## What is being asked:
Provide only the number of lines in the records below that include "اعتماد".

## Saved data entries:

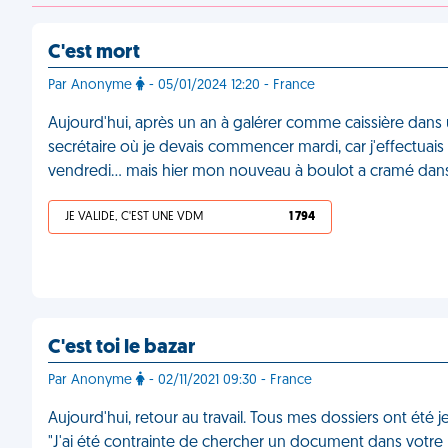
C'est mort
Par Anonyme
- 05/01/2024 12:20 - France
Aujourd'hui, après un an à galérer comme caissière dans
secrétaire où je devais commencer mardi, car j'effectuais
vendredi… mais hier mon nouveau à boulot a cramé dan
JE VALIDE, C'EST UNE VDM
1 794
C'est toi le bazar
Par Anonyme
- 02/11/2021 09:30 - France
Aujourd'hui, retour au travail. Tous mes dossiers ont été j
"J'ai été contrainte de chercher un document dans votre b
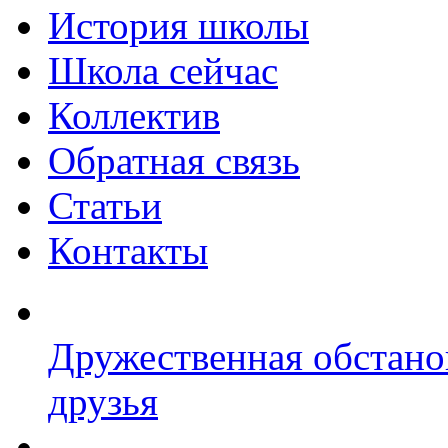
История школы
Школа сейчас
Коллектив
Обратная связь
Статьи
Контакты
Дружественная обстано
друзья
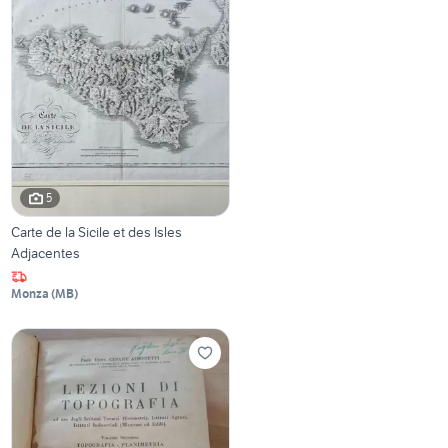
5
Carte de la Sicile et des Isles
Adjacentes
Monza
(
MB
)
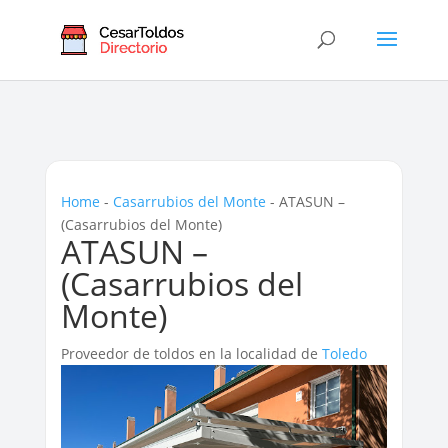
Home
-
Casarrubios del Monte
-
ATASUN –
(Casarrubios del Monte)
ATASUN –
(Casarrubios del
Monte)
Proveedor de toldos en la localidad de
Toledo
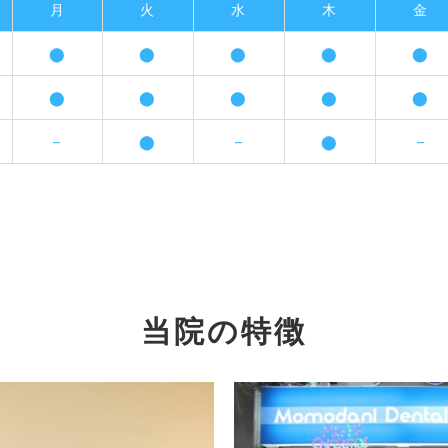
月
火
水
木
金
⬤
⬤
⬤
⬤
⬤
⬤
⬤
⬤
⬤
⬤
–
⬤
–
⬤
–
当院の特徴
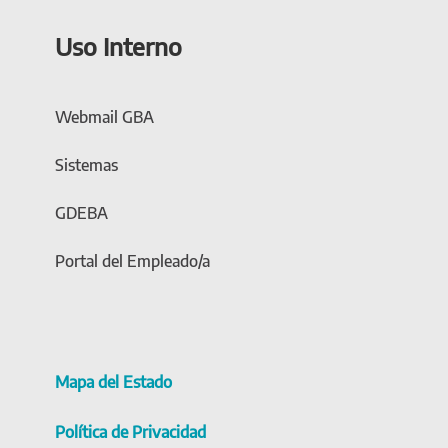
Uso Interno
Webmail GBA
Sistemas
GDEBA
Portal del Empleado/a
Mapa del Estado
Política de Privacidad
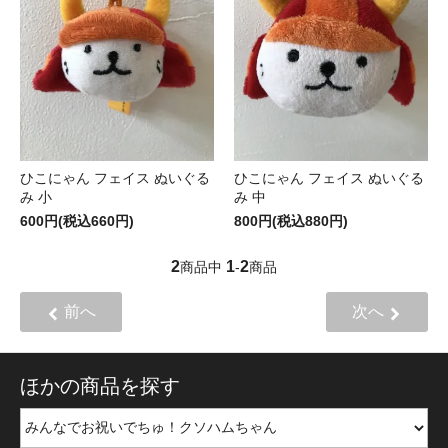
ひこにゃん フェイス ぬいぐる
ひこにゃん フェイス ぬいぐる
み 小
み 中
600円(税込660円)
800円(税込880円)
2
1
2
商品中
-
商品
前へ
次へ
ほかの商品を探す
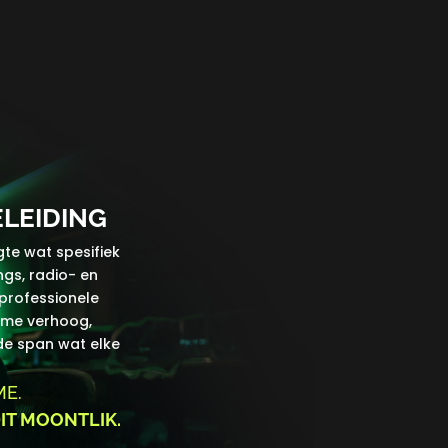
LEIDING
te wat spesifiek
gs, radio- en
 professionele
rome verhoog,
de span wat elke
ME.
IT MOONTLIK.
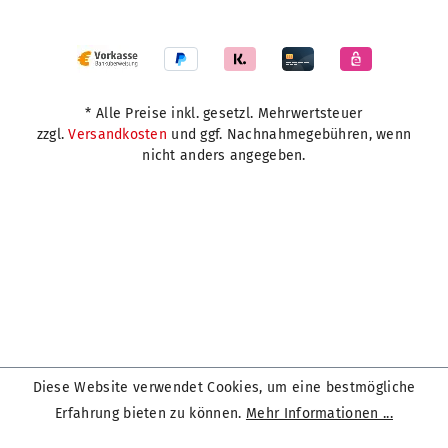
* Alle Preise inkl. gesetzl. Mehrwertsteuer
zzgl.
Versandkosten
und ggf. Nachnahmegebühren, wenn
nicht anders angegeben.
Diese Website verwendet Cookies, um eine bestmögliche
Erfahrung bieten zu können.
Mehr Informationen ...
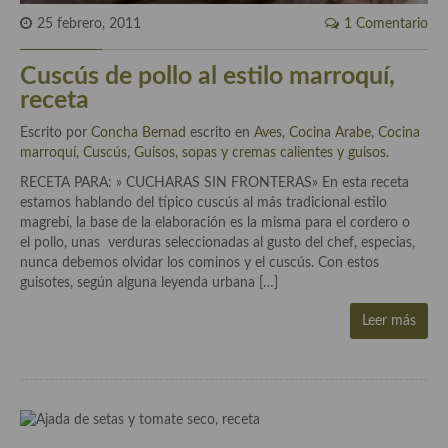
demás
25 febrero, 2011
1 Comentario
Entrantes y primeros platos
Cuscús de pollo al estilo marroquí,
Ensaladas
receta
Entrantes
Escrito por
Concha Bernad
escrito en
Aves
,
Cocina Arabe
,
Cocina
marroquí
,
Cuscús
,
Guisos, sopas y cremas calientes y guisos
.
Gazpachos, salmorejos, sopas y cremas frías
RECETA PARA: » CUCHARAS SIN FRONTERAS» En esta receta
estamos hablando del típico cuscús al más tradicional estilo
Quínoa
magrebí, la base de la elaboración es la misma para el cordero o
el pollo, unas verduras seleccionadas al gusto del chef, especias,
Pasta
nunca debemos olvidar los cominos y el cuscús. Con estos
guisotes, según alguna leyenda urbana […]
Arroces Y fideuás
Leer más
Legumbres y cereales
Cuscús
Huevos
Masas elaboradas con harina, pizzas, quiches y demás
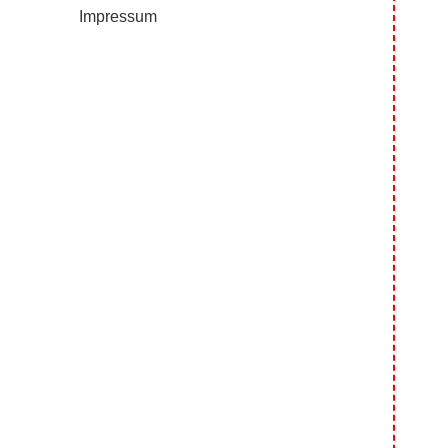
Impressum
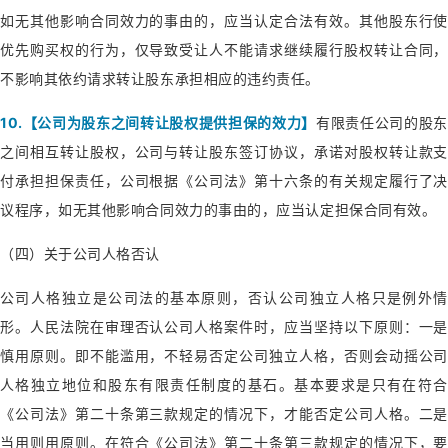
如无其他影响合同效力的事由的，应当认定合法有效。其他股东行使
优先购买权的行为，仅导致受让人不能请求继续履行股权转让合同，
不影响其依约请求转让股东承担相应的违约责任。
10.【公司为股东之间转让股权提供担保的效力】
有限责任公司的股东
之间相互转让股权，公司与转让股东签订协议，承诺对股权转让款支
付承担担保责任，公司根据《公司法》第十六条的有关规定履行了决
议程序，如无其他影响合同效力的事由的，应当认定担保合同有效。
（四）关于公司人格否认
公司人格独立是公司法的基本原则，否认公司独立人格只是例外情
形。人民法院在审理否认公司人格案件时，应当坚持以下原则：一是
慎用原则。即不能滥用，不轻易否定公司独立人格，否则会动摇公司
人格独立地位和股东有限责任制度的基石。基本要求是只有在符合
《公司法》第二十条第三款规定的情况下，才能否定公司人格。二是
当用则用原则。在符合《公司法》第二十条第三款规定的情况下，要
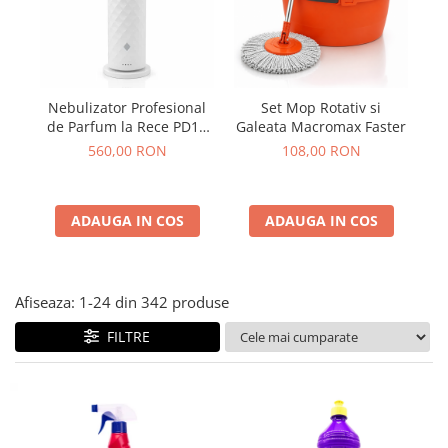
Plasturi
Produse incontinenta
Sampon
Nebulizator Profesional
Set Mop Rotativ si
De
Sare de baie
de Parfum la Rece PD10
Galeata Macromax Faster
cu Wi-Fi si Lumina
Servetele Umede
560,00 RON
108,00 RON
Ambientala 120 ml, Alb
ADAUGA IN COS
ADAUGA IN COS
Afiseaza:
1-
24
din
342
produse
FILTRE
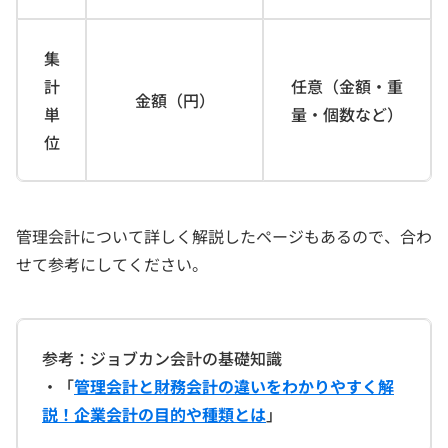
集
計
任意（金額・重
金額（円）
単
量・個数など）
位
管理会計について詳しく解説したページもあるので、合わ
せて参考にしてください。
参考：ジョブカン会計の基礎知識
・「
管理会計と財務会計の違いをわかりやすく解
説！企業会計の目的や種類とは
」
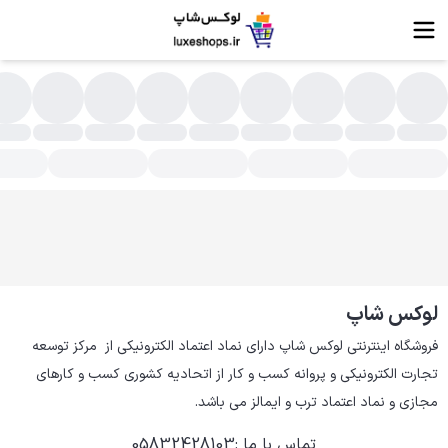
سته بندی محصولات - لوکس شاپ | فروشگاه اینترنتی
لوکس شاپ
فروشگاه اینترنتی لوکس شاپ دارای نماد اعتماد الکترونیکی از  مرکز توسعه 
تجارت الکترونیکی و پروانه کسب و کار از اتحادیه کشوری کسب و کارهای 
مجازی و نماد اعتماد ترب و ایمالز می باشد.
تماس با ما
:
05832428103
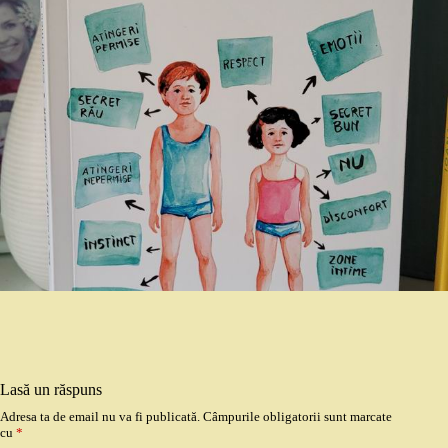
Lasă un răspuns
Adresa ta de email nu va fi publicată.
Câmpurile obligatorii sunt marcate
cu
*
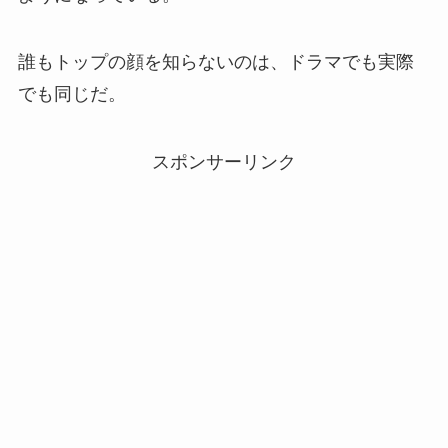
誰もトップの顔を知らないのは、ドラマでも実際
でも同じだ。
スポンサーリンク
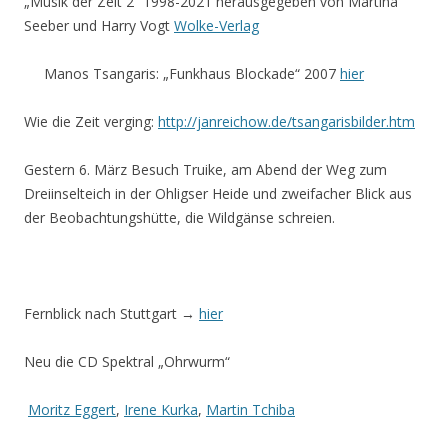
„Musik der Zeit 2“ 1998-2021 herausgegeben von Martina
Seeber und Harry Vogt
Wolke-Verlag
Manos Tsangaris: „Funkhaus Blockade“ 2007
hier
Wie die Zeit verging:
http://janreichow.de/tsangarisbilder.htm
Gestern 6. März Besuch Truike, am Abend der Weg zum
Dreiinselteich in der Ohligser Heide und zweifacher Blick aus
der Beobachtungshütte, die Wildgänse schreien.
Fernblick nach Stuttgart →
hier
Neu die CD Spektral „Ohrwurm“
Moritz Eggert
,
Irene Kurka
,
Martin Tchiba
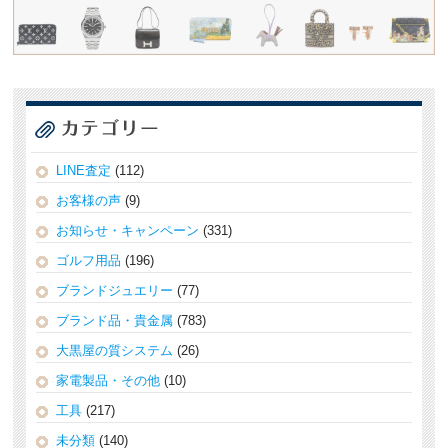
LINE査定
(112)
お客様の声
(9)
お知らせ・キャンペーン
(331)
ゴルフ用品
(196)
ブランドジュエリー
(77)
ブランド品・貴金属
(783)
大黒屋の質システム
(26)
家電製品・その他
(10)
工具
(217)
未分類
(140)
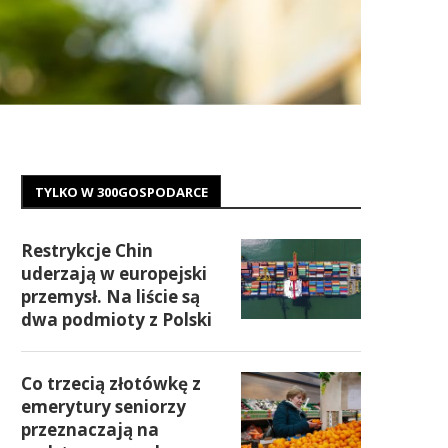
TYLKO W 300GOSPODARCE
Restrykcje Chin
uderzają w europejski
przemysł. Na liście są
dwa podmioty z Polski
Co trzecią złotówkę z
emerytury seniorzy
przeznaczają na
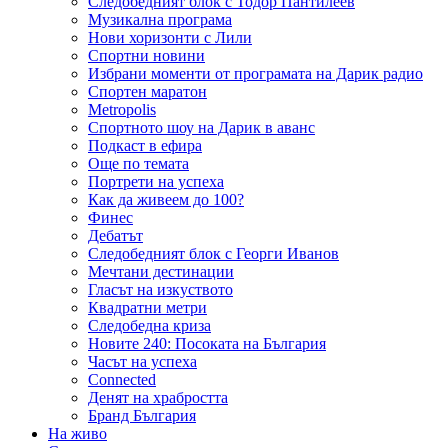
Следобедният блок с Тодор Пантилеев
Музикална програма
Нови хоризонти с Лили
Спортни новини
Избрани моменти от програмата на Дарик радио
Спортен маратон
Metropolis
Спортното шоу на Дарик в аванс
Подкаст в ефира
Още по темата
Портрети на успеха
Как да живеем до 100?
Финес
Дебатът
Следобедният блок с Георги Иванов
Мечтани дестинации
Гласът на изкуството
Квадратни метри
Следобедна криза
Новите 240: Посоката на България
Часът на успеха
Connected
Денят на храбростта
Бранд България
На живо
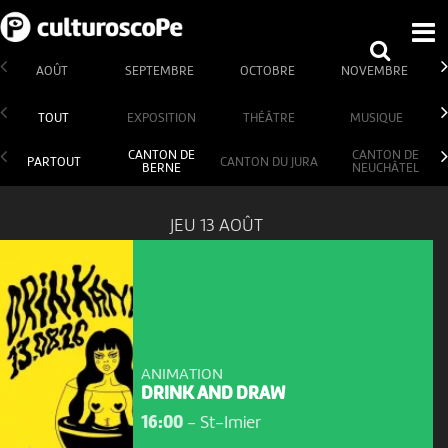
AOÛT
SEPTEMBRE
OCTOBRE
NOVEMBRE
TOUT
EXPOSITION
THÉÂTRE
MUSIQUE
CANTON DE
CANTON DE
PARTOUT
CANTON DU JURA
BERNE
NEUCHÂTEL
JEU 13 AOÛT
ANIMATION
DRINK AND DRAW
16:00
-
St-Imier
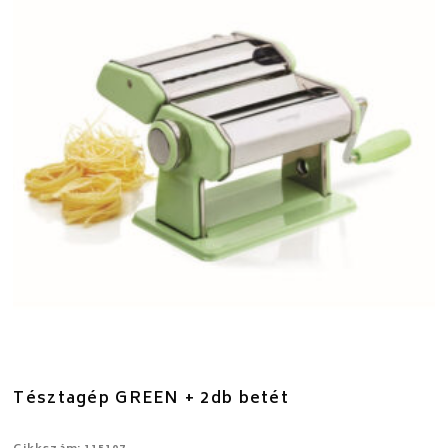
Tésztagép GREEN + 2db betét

## The answer:
2